(Saved data entries)
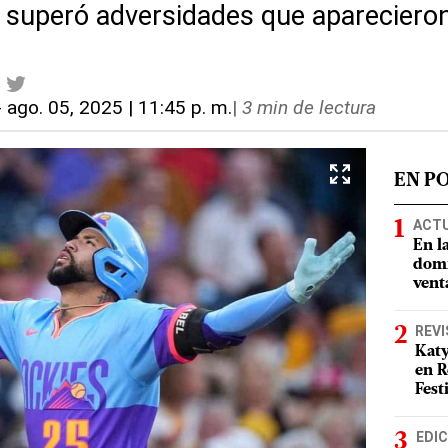
lo superó adversidades que apareciero
-
ago. 05, 2025 | 11:45 p. m.
|
3 min de lectura
EN P
ACT
En l
domi
vent
REVI
Katy
en R
Fest
EDIC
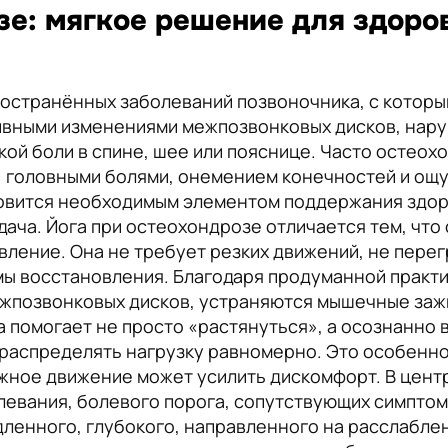
зе: мягкое решение для здоро
ространённых заболеваний позвоночника, с которы
тивными изменениями межпозвонковых дисков, нар
ой боли в спине, шее или пояснице. Часто остео
головными болями, онемением конечностей и ощущ
овится необходимым элементом поддержания здор
ача. Йога при остеохондрозе отличается тем, что 
ление. Она не требует резких движений, не перег
ы восстановления. Благодаря продуманной практи
ежпозвонковых дисков, устраняются мышечные заж
на помогает не просто «растянуться», а осознанно 
 распределять нагрузку равномерно. Это особенн
ное движение может усилить дискомфорт. В центр
левания, болевого порога, сопутствующих симптом
дленного, глубокого, направленного на расслабле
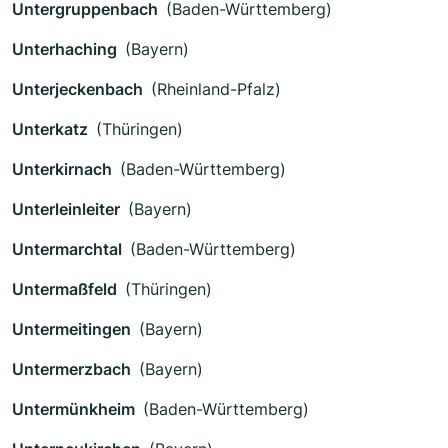
Untergruppenbach
(Baden-Württemberg)
Unterhaching
(Bayern)
Unterjeckenbach
(Rheinland-Pfalz)
Unterkatz
(Thüringen)
Unterkirnach
(Baden-Württemberg)
Unterleinleiter
(Bayern)
Untermarchtal
(Baden-Württemberg)
Untermaßfeld
(Thüringen)
Untermeitingen
(Bayern)
Untermerzbach
(Bayern)
Untermünkheim
(Baden-Württemberg)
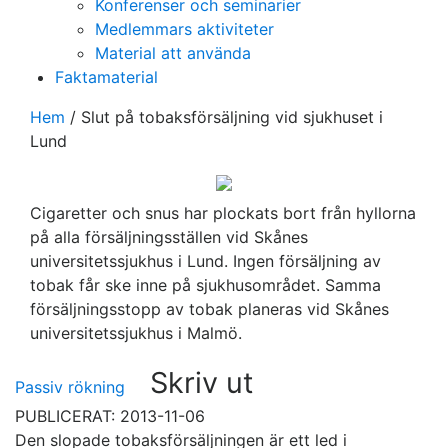
Konferenser och seminarier
Medlemmars aktiviteter
Material att använda
Faktamaterial
Hem
/
Slut på tobaksförsäljning vid sjukhuset i
Lund
Cigaretter och snus har plockats bort från hyllorna
på alla försäljningsställen vid Skånes
universitetssjukhus i Lund. Ingen försäljning av
tobak får ske inne på sjukhusområdet. Samma
försäljningsstopp av tobak planeras vid Skånes
universitetssjukhus i Malmö.
Skriv ut
Passiv rökning
PUBLICERAT: 2013-11-06
Den slopade tobaksförsäljningen är ett led i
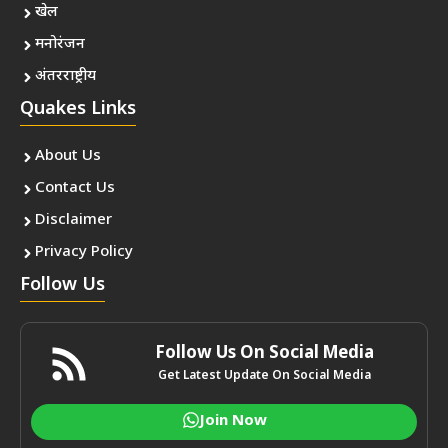
खेल
मनोरंजन
अंतरराष्ट्रीय
Quakes Links
About Us
Contact Us
Disclaimer
Privacy Policy
Follow Us
Follow Us On Social Media
Get Latest Update On Social Media
Join Now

> _EXERCISE DETAILS_
Take from the entries every line that has the string "universitetssjukhus".

> _RESPONSE FOR THIS EXERCISE_
universitetssjukhus i Lund. Ingen försäljning av
universitetssjukhus i Malmö.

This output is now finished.